Scope and availability: Many datasets are limited to a region or season, and some datasets are paid or come in different formats. For example, the climatological dataset HighResClimNevada (2025) has a resolution of ~1 km for a region of southern Spain. In the paper, the authors point out that “observational data in this region are short and contain errors due to instrumental imprecision or poor calibration” and that “satellite products often have significant uncertainties and short time series”.
Ethical aspects: Training AI models requires large amounts of data on climate, energy, environmental indicators, and human behavior. This raises issues of privacy and data protection. The article “Privacy‑Preserving Analytics for Smart Meter (AMI) Data: A Hybrid Approach to Comply with CPUC Privacy Regulations” (2025) shows that privacy‑preserving approaches have been used to analyze energy consumption data from “smart meters”: anonymization, differentiated privacy, federated learning, cryptographic methods, etc. This has allowed analytics to be performed without revealing sensitive information about individual households.
Sensor calibration, data verification, synthetic and crowdsourced datasets, format standardization, and open platforms are used to overcome these challenges. It is also essential to protect privacy and use federated learning to analyze sensitive data, such as energy consumption.
Innovation and expectations in climate AI
In the field of climate technology, key innovations are focused on developing high-precision AI models for environmental monitoring.
These include:
- High spatial resolution. Machine learning technologies utilize satellite data to create detailed maps of urban emissions, enabling the precise identification of pollution sources.
- Hourly transport modeling. AI integrates big data to provide hourly traffic modeling and estimates of CO₂ emissions at the street level, which is important for real-time urban flow management.
- Acoustic monitoring.
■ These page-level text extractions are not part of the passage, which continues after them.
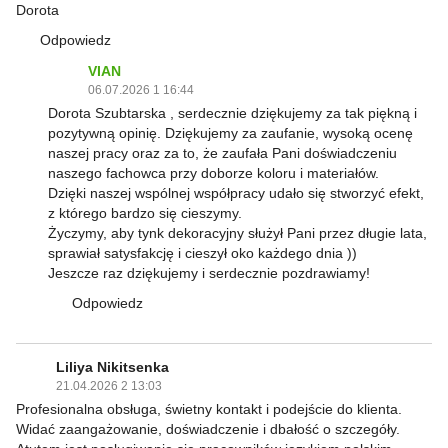
Dorota
Odpowiedz
VIAN
06.07.2026 1 16:44
Dorota Szubtarska , serdecznie dziękujemy za tak piękną i
pozytywną opinię. Dziękujemy za zaufanie, wysoką ocenę
naszej pracy oraz za to, że zaufała Pani doświadczeniu
naszego fachowca przy doborze koloru i materiałów.
Dzięki naszej wspólnej współpracy udało się stworzyć efekt,
z którego bardzo się cieszymy.
Życzymy, aby tynk dekoracyjny służył Pani przez długie lata,
sprawiał satysfakcję i cieszył oko każdego dnia ))
Jeszcze raz dziękujemy i serdecznie pozdrawiamy!
Odpowiedz
Liliya Nikitsenka
21.04.2026 2 13:03
Profesionalna obsługa, świetny kontakt i podejście do klienta.
Widać zaangażowanie, doświadczenie i dbałość o szczegóły.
In the field of biodiversity, AI systems are being implemented to analyze acoustic data and monitor populations, detecting early signs of stress in ecosystems.
Future expectations are focused on the transition to predictive ecology. This means developing multifunctional early warning systems that can predict not only the weather but also the risks of invasive species spread, as well as model the migration routes of wild animals under the influence of climate change.